# [Records provided]
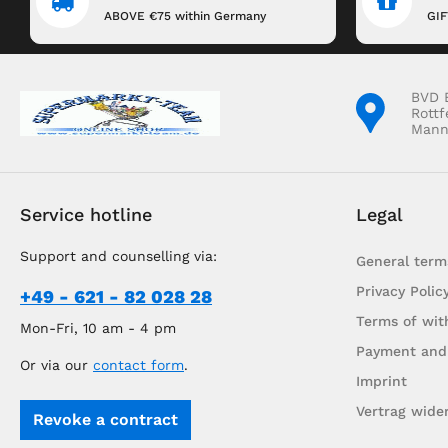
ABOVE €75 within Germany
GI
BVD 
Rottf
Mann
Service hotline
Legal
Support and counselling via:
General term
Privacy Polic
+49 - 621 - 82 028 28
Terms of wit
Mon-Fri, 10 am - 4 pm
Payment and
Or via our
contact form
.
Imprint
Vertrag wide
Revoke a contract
---
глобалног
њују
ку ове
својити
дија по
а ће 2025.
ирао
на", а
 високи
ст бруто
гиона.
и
==
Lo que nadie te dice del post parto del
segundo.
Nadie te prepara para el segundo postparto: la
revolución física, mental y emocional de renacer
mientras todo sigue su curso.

# [Task details]
Please copy, exactly and with nothing else, the lines above beginning at the line that has "Nadie te prepara" and ending with the line that has "mientras todo sigue su curso.".

# [Answer space]
Nadie te prepara para el segundo postparto: la
revolución física, mental y emocional de renacer
mientras todo sigue su curso.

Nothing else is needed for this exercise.